By David Mallory, M.D.

    Cathy and Steve Sanders remember their eight week old son, Ryan, as a happy, active baby who was starting to smile at his relatives. But one day, Ryan's development was abruptly halted. On that day, a baby sitter, fed up with Ryan's crying, grabbed him around the chest and shook him vigorously, permanently damaging his brain and eyes. Now at age two, Ryan suffers from cerebral palsy, mental retardation, and blindness.

    "His brain is not even on the charts anymore. As far as I am concerned, what happened was murder," said Steve Sanders.

    Ryan is a victim of what is called "shaken baby syndrome," or SBS. There are no exact statistics, but researchers estimate each year between 800 and 1,200 children nationwide are shaken so severely they require an emergency visit to a hospital. Probably many more suffer milder symptoms and are never treated. Twenty-five percent of shaken baby syndrome victims die. The rest may have mental retardation, cerebral palsy, and blindness.

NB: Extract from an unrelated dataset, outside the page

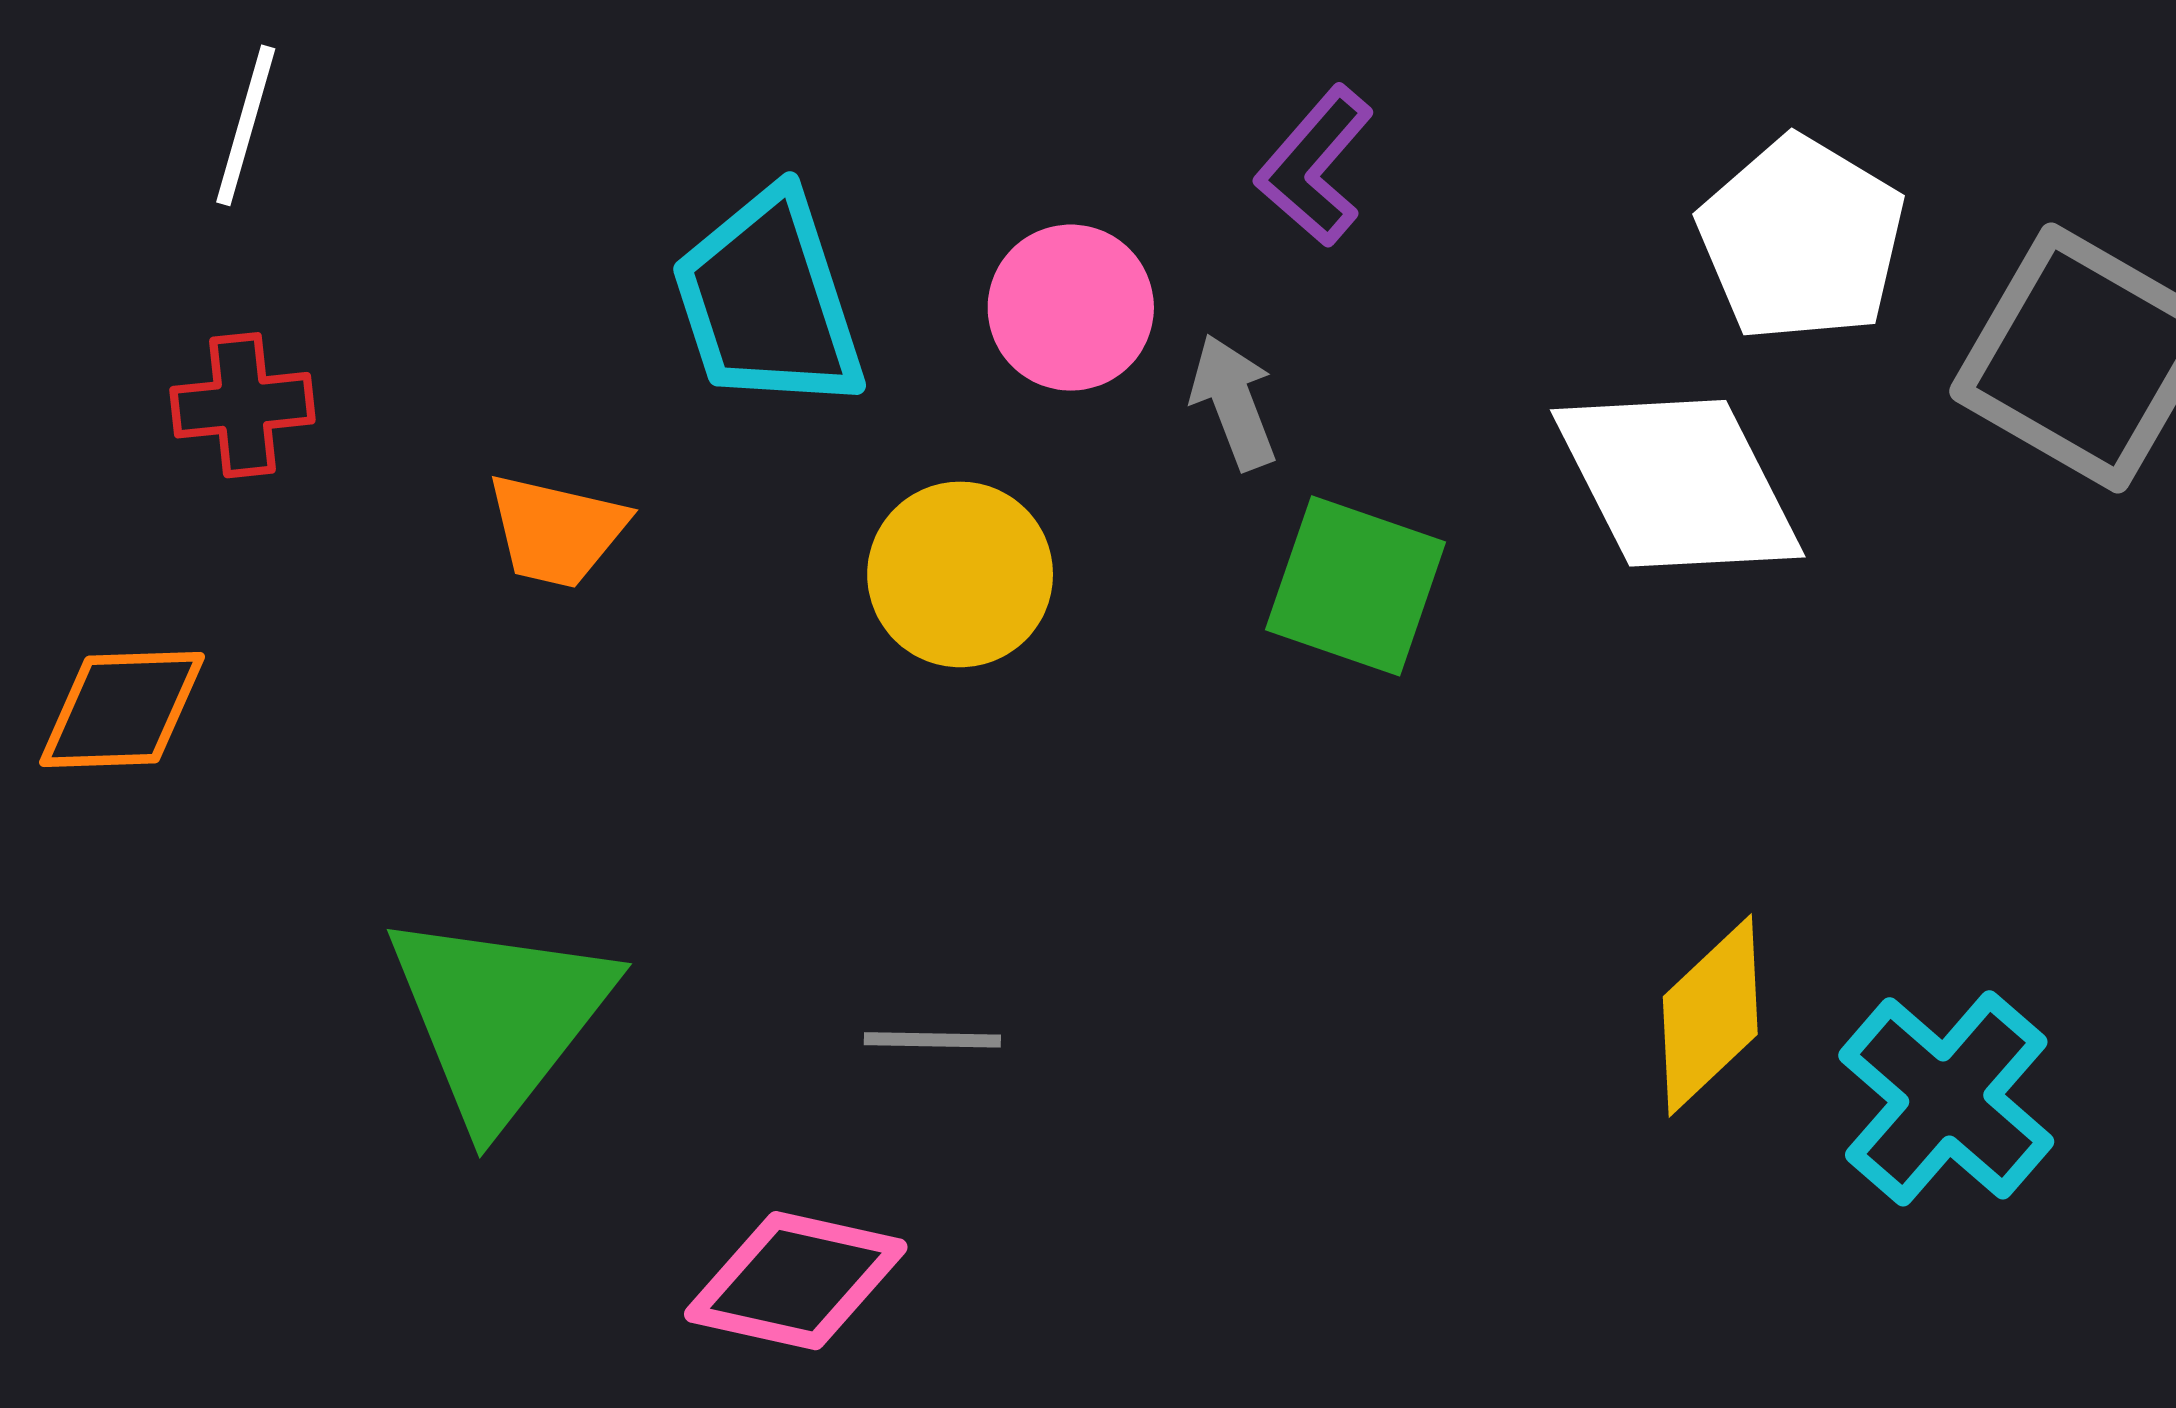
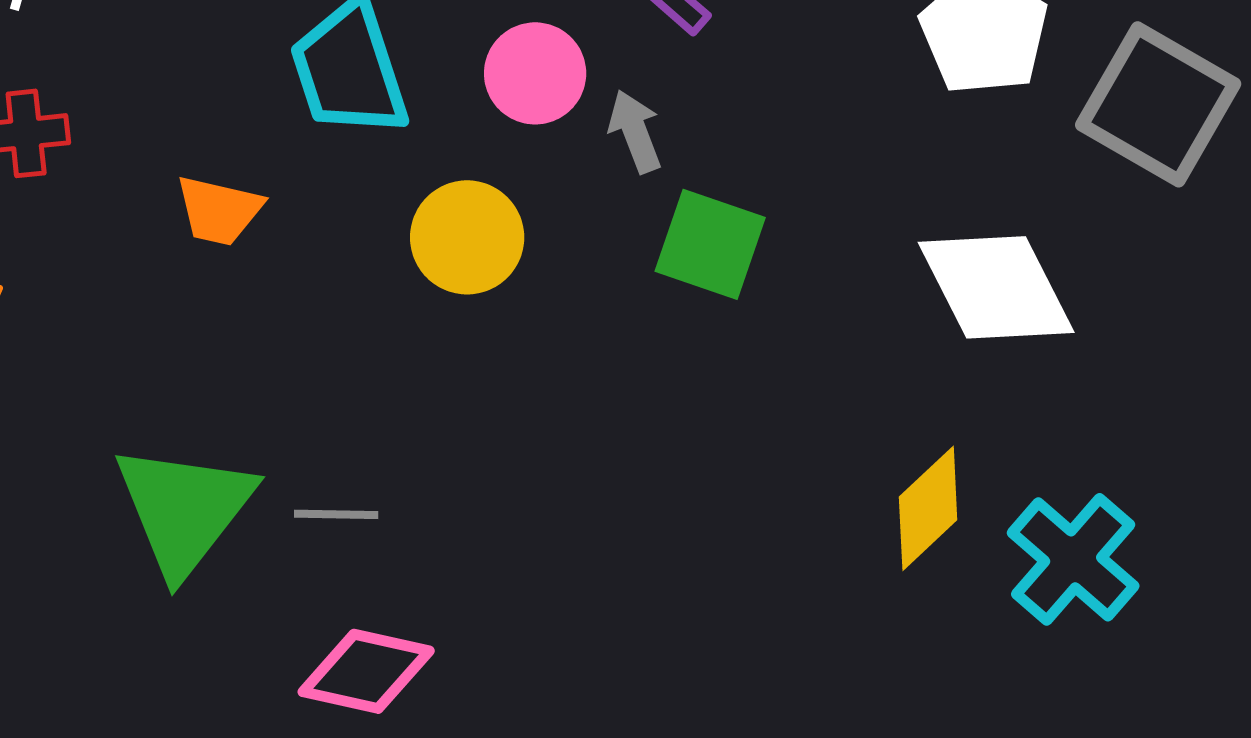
white diamond: (1678, 483) -> (996, 287), moved
gray line: (932, 1040) -> (336, 514), moved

    The head of an infant or young child is disproportionately larger and heavier than the rest of his or her body, but the neck muscles are weak and undeveloped. Severe shaking of a child age five or under, but especially in the first year of life, causes the brain to smash or whiplash back and forth against the skull. It is estimated that the force on a shaken baby's brain is 30 times the force of gravity. Fighter pilots black out at less than one-third of that force.

    Bleeding in shaken baby syndrome (SBS) occurs not only in and around the brain, but in the eyes as well, especially in the retina that lines the inside of the eye and is the actual "seeing" part of the eye. These hemorrhages occur in up to 80 percent of shaken babies and in 70-100 percent of children dying of SBS. It has also been shown that the severity of the retinal hemorrhages can be a reliable predictor of the degree of brain damage. Retinal hemorrhages may even come before any brain injury can be detected on C-T scan or MRI imaging. A child with convulsions and lethargy may have as the only objective finding of shaken baby syndrome hemorrhages in the retinas of the eyes.

    In almost all cases, the person shaking the baby is trying to get him or her to stop crying. Many parents who would never consider striking their child, may resort to shaking as a less violent approach. Five studies conducted between 1982 and 1990 showed that 25-50 percent of teenagers and adults did not know that shaking a baby is dangerous. The anguished cry of the father who said "I just wanted the baby to stop crying. I only shook him for a few seconds, but he'll be blind for a lifetime!" is not easily forgotten. Shaking a baby is a very, very violent act!

David Mallory, M.D. is a cataract, intraocular lens and laser surgery specialist in practice at the Southwest Eye Clinic.